Ping Scripts

This website demonstrates simple scripts that monitor servers by pinging them. They are designed to illustrate different strategies for monitoring, and can be used as a starting point for many situations.

Note: This page was written in 2003 and is no longer maintained (moved to the Crypt). I'll keep it online as I've had emails over the years to say it has helped people out.

Contents

Monitoring

check What we can check
present How to present it
os Operating Systems

Screenshots and Downloads

strategy1 Command Line Interface (CLI)
strategy2 Website Report
strategy3 CGI Report
strategy4 Multi daemon

Monitoring

Check

The action that checks the service. The check may be to:

ping the server
connect to a port
simulate an end-user event
monitor performance

The most basic test is to use the ping tool to check if a host is alive. It sends ICMP echo requests and listens for ICMP echo responses. This lets you know that the host address has resolved (if a DNS name was used), and a host with that address has responded. What happens in detail on the remote host is this:

The host's kernel has been interrupted by a network device, pulled up a packet, which is then processed up the kernel's network stack to the ICMP routines, and then an ICMP echo response is immediately returned. The pull-up and response may be queued by the low level network stack subsystem (eg, soft ring buffers). User-land - where application processes execute - isn't reached at all. And depending on the OS, only a small portion of the kernel (lower level network, IP and ICMP) is involved.

This means that you haven't actually checked much about the health of the operating system, and haven't checked the health of running applications at all. That's not to say ICMP-based testing is useless: it's very useful data in conjunction with other tests.

The next test would be to check if a port is listening (for example, my portping tool tests TCP). This checks more functionality: that an application has listened on a port and is still present (ie, the process hasn't terminated - if it had, the kernel would close the port). While it means the application hasn't died, it could be completely frozen, or the kernel could be inundated with work and be unable to schedule it (why TCP has a backlog).
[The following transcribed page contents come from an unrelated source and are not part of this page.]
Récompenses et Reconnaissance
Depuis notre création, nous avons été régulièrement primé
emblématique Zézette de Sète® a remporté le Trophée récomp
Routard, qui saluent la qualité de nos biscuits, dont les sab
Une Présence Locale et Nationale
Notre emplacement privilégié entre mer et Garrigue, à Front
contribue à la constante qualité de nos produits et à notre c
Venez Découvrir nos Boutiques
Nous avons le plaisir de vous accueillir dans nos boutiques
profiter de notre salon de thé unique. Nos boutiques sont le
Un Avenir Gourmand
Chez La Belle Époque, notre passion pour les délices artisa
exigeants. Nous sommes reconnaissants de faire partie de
If by connecting to the TCP port the remote application sends a protocol string (eg, SSH port 22 replys with something like "SSH-2.0-OpenSSH_5.3p1 Debian-3ubuntu4"), then you know a lot more: the kernel was able to complete the accept() syscall, schedule the application process, and the application process was able to send an initial response.

Testing further would involve simulating a client transaction and checking the response - which can check that the application is not just running, but also behaving normally. If it was a web server, a script could fetch a particular website and check it's MD5 and response time - tools like wget may assist. If a database server is to be tested, a database fetch could be attempted and the data checked - using Perl and CPAN libraries can help here. Using such specific tests is somtimes called "focused monitoring".

Now, if we have gone to the effort to check a particular detail by writing our own script, it is helpful to have this script update a log whenever the check is performed. If a user were to say "the service was slow at 9am this morning", it is nice to have a log where we have recorded service response times from our end-user simulation script.

Presentation

This how we draw attention to problems. Some things to consider:

web sites
colour coding
email alerts
pager alerts
audio alerts

Colour coding is very effective: red=bad, green=good. This is sometimes called "traffic lights", and will allow any staff member to understand your reports. However, be careful about false positives and negatives: objective metrics suit color coding (eg, hardware or failures), whereas subjective metrics may not (eg, performance).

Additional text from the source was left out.